53. O preço declarado para a compra e venda foi de € 83500,00, que os 1.º s RR. declararam ter já recebido.
54. Da escritura consta que sobre este prédio incide uma hipoteca voluntária a favor do Banif - Banco internacional do Funchal, S.A.,“para garantia do empréstimo do valor de € 75000,00” e uma hipoteca judicial “para garantia da quantia de € 26589,67, acrescida de juros legais”.
55. Nenhuma das escrituras menciona os “montantes máximos garantidos”.
56. Os imóveis transmitidos para a R. Closa Faespa jamais saíram da esfera, controlo e domínio dos 1.ºs RR.: são os prédios onde os 1.º s RR. passavam e continuaram a passar, após a referida venda, férias em Portugal, juntamente com os seus filhos.

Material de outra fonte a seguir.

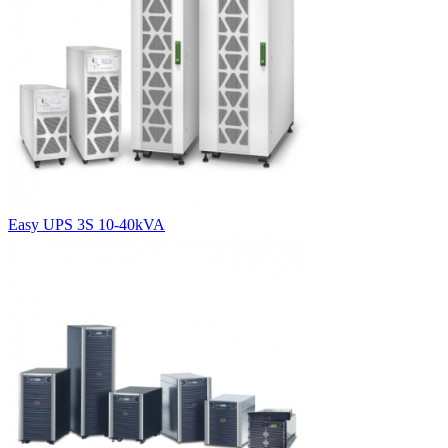
Easy UPS 3S 10-40kVA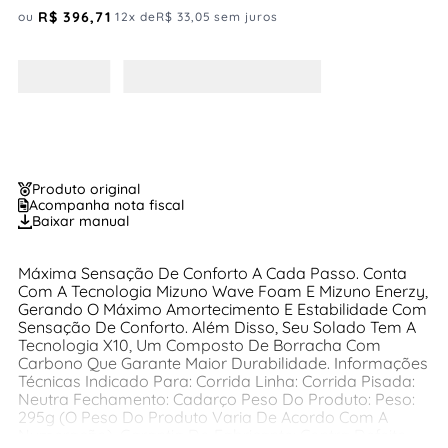
R$
396
,
71
ou
12
x de
R$
33
,
05
sem juros
Produto original
Acompanha nota fiscal
Baixar manual
Máxima Sensação De Conforto A Cada Passo. Conta
Com A Tecnologia Mizuno Wave Foam E Mizuno Enerzy,
Gerando O Máximo Amortecimento E Estabilidade Com
Sensação De Conforto. Além Disso, Seu Solado Tem A
Tecnologia X10, Um Composto De Borracha Com
Carbono Que Garante Maior Durabilidade. Informações
Técnicas Indicado Para: Corrida Linha: Corrida Pisada:
Neutra Fechamento: Cadarço Peso Do Produto: Peso:
295g (O Peso Do Produto Varia De Acordo Com A
Numeração). Garantia Do Fabricante: Contra Defeito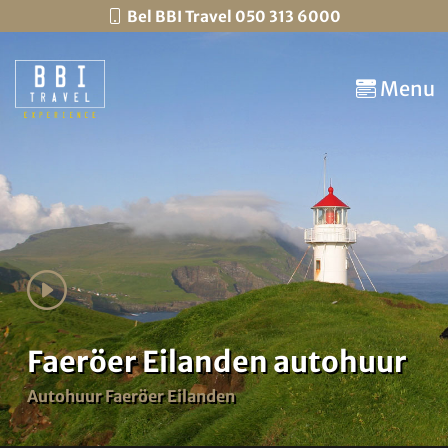
Bel BBI Travel 050 313 6000
Menu
Faeröer Eilanden autohuur
Autohuur Faeröer Eilanden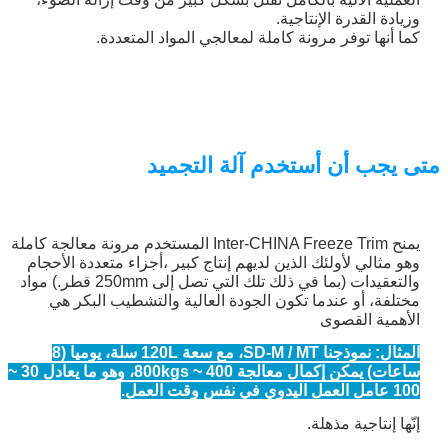
وزيادة القدرة الإنتاجية.
كما أنها توفر مرونة كاملة لمعالجي المواد المتعددة.
متى يجب أن أستخدم آلة التجميد
يمنح Inter-CHINA Freeze Trim المستخدم مرونة معالجة كاملة
وهو مثالي لأولئك الذين لديهم إنتاج كبير ،أجزاء متعددة الأحجام
والتعقيدات (بما في ذلك تلك التي تصل إلى 250mm قطر.) مواد
اترك رسالة
مختلفة، أو عندما تكون الجودة العالية والتشطيب البكر هي
الأهمية القصوى
المثال: نموذجنا SD-M / MT، مع سعة 120L سلة، يوميا (8
ساعات) يمكن إكمال معالجة 400 ~ 800kgs، وهو ما يعادل 30 ~
100 عامل العمل اليدوي في نفس وقت العمل.
إنّها إنتاجية مذهلة.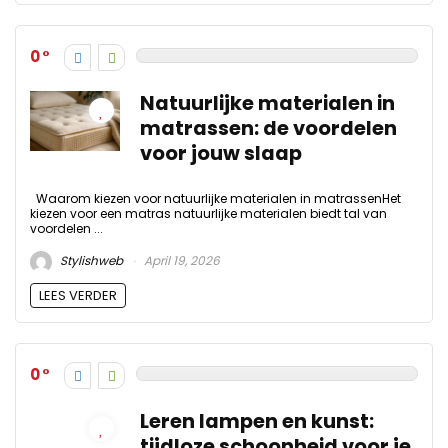
0
Natuurlijke materialen in
matrassen: de voordelen
voor jouw slaap
Waarom kiezen voor natuurlijke materialen in matrassenHet
kiezen voor een matras natuurlijke materialen biedt tal van
voordelen ...
Stylishweb
April 19, 2026
LEES VERDER
0
Leren lampen en kunst:
tijdloze schoonheid voor je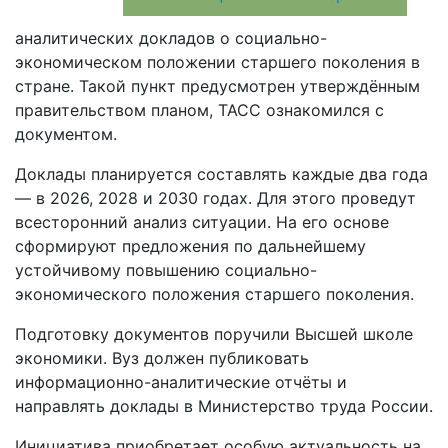
аналитических докладов о социально-
экономическом положении старшего поколения в
стране. Такой пункт предусмотрен утверждённым
правительством планом, ТАСС ознакомился с
документом.
Доклады планируется составлять каждые два года
— в 2026, 2028 и 2030 годах. Для этого проведут
всесторонний анализ ситуации. На его основе
сформируют предложения по дальнейшему
устойчивому повышению социально-
экономического положения старшего поколения.
Подготовку документов поручили Высшей школе
экономики. Вуз должен публиковать
информационно-аналитические отчёты и
направлять доклады в Министерство труда России.
Инициатива приобретает особую актуальность на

57. Obedecendo a R. Closa Faespa em exclusivo aos ditames dos 1.º s RR. e em especial do R.
58. Os 1.º s RR. nunca quiseram transferir para a R. Closa Faespa o direito de propriedade dos prédios, nem esta quis adquirir àqueles esse direito.
59. A R. Closa Faespa nunca os gozou, utilizou ou fruiu.
60. A R. Closa Faespanão tem a posse, nem a propriedade efetiva dos prédios, e nunca os considerou, nem considera, como seus, nem alguma vez foi considerada por quem quer que seja como a dona dos mesmos.
61. Os prédios continuam a ser dos 1.º s RR., que são quem os possui, utiliza, à frente de toda a gente, de forma contínua e ininterrupta, atuando como seus proprietários.
62. Apesar das declarações nas escrituras de compra e venda, nenhum dos intervenientes quis vender o que quer que fosse, nem quis comprar o que quer que fosse.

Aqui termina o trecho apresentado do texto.